In the records below, which lines include "multiselect"? Copy them.

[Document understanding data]
=== Begin Enclosure ===
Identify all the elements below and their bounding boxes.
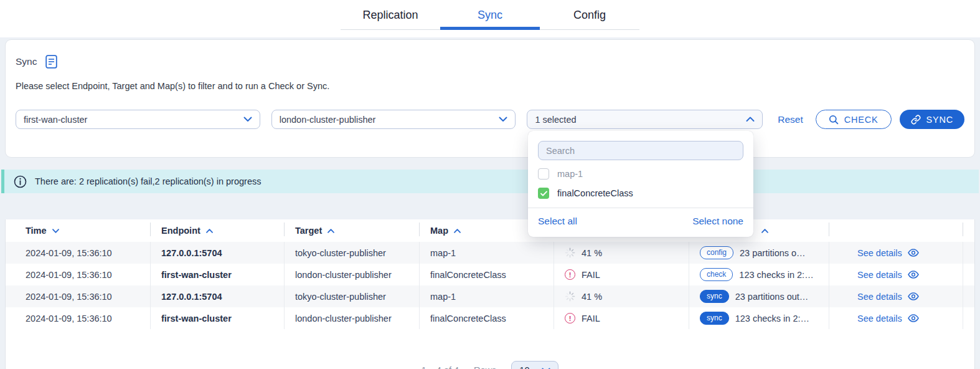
top-tab-bar: Replication Sync Config: [0, 0, 980, 37]
cell-details: See details: [829, 285, 963, 307]
replications-table-card: Time Endpoint Target Map 2024-01-09, 15:…: [5, 219, 975, 369]
cell-time: 2024-01-09, 15:36:10: [6, 264, 150, 285]
see-details-link[interactable]: See details: [857, 314, 919, 323]
operation-text: 23 partitions o…: [740, 248, 806, 258]
operation-text: 123 checks in 2:…: [739, 270, 813, 280]
sort-asc-icon: [454, 229, 461, 233]
cell-map: finalConcreteClass: [419, 307, 554, 329]
see-details-link[interactable]: See details: [857, 270, 919, 280]
check-button[interactable]: CHECK: [816, 110, 892, 129]
maps-dropdown-panel: map-1 finalConcreteClass Select all Sele…: [528, 131, 753, 237]
operation-badge: sync: [700, 312, 729, 325]
sync-button-label: SYNC: [926, 115, 954, 125]
column-header-target-label: Target: [295, 226, 322, 236]
eye-icon: [908, 292, 919, 300]
fail-icon: !: [565, 269, 575, 280]
sort-asc-icon: [327, 229, 334, 233]
column-header-target[interactable]: Target: [284, 219, 419, 242]
select-all-link[interactable]: Select all: [538, 216, 577, 227]
see-details-link[interactable]: See details: [857, 292, 919, 302]
banner-message: There are: 2 replication(s) fail,2 repli…: [35, 176, 261, 186]
status-label: 41 %: [582, 248, 602, 258]
pagination-range: 1 – 4 of 4: [422, 365, 459, 369]
checkbox-unchecked[interactable]: [538, 168, 549, 180]
checkbox-checked[interactable]: [538, 188, 549, 199]
check-button-label: CHECK: [844, 115, 879, 125]
cell-operation: config 23 partitions o…: [689, 242, 829, 264]
see-details-label: See details: [857, 270, 902, 280]
target-select-value: london-cluster-publisher: [280, 115, 376, 125]
cell-details: See details: [829, 264, 963, 285]
cell-operation: check 123 checks in 2:…: [689, 264, 829, 285]
maps-multiselect-value: 1 selected: [535, 115, 576, 125]
cell-status: 41 %: [554, 285, 689, 307]
maps-multiselect[interactable]: 1 selected: [527, 110, 763, 129]
cell-time: 2024-01-09, 15:36:10: [6, 307, 150, 329]
pagination: 1 – 4 of 4 Rows 10: [6, 361, 974, 369]
cell-target: london-cluster-publisher: [284, 307, 419, 329]
link-icon: [911, 115, 921, 125]
info-banner: There are: 2 replication(s) fail,2 repli…: [1, 170, 979, 193]
eye-icon: [908, 314, 919, 322]
see-details-label: See details: [857, 314, 902, 323]
sync-button[interactable]: SYNC: [900, 110, 965, 129]
cell-status: ! FAIL: [554, 307, 689, 329]
check-icon: [540, 191, 547, 196]
see-details-label: See details: [857, 248, 902, 258]
see-details-link[interactable]: See details: [857, 248, 919, 258]
operation-text: 23 partitions out…: [735, 292, 809, 302]
replications-table: Time Endpoint Target Map 2024-01-09, 15:…: [6, 219, 974, 329]
status-label: FAIL: [582, 270, 600, 280]
chevron-down-icon: [499, 117, 507, 122]
rows-per-page-label: Rows: [474, 365, 496, 369]
filter-description: Please select Endpoint, Target and Map(s…: [16, 81, 964, 91]
tab-sync[interactable]: Sync: [440, 0, 540, 29]
eye-icon: [908, 249, 919, 257]
cell-map: map-1: [419, 285, 554, 307]
select-none-link[interactable]: Select none: [692, 216, 743, 227]
operation-badge: config: [700, 246, 733, 259]
status-label: 41 %: [582, 292, 602, 302]
column-header-endpoint-label: Endpoint: [161, 226, 200, 236]
document-icon[interactable]: [45, 55, 57, 69]
cell-status: ! FAIL: [554, 264, 689, 285]
map-option-finalconcreteclass[interactable]: finalConcreteClass: [538, 188, 743, 199]
search-icon: [829, 115, 839, 125]
cell-map: map-1: [419, 242, 554, 264]
endpoint-select-value: first-wan-cluster: [24, 115, 87, 125]
rows-per-page-select[interactable]: 10: [511, 361, 558, 369]
sort-asc-icon: [206, 229, 213, 233]
see-details-label: See details: [857, 292, 902, 302]
column-header-endpoint[interactable]: Endpoint: [150, 219, 284, 242]
search-input[interactable]: [538, 141, 743, 160]
cell-details: See details: [829, 242, 963, 264]
column-header-time[interactable]: Time: [6, 219, 150, 242]
status-label: FAIL: [582, 314, 600, 323]
cell-endpoint: first-wan-cluster: [150, 264, 284, 285]
cell-stub: [963, 242, 974, 264]
reset-button[interactable]: Reset: [778, 114, 803, 125]
maps-dropdown-footer: Select all Select none: [528, 208, 753, 237]
chevron-up-icon: [746, 117, 755, 122]
chevron-down-icon: [243, 117, 252, 122]
tab-replication[interactable]: Replication: [341, 0, 440, 29]
cell-endpoint: first-wan-cluster: [150, 307, 284, 329]
spinner-icon: [565, 247, 575, 258]
cell-details: See details: [829, 307, 963, 329]
cell-stub: [963, 285, 974, 307]
sort-asc-icon: [761, 229, 768, 233]
tab-config[interactable]: Config: [540, 0, 639, 29]
cell-target: tokyo-cluster-publisher: [284, 242, 419, 264]
endpoint-select[interactable]: first-wan-cluster: [16, 110, 260, 129]
spinner-icon: [565, 291, 575, 302]
cell-stub: [963, 264, 974, 285]
map-option-map-1[interactable]: map-1: [538, 168, 743, 180]
operation-text: 123 checks in 2:…: [735, 314, 809, 323]
cell-operation: sync 123 checks in 2:…: [689, 307, 829, 329]
operation-badge: sync: [700, 290, 729, 303]
cell-operation: sync 23 partitions out…: [689, 285, 829, 307]
cell-time: 2024-01-09, 15:36:10: [6, 242, 150, 264]
target-select[interactable]: london-cluster-publisher: [271, 110, 516, 129]
rows-per-page-value: 10: [519, 365, 529, 369]
column-header-map-label: Map: [430, 226, 448, 236]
=== End Enclosure ===
▶ _EXPECTED OUTPUT_:
maps-multiselect-value: 1 selected: [535, 115, 576, 125]
maps-multiselect[interactable]: 1 selected: [527, 110, 763, 129]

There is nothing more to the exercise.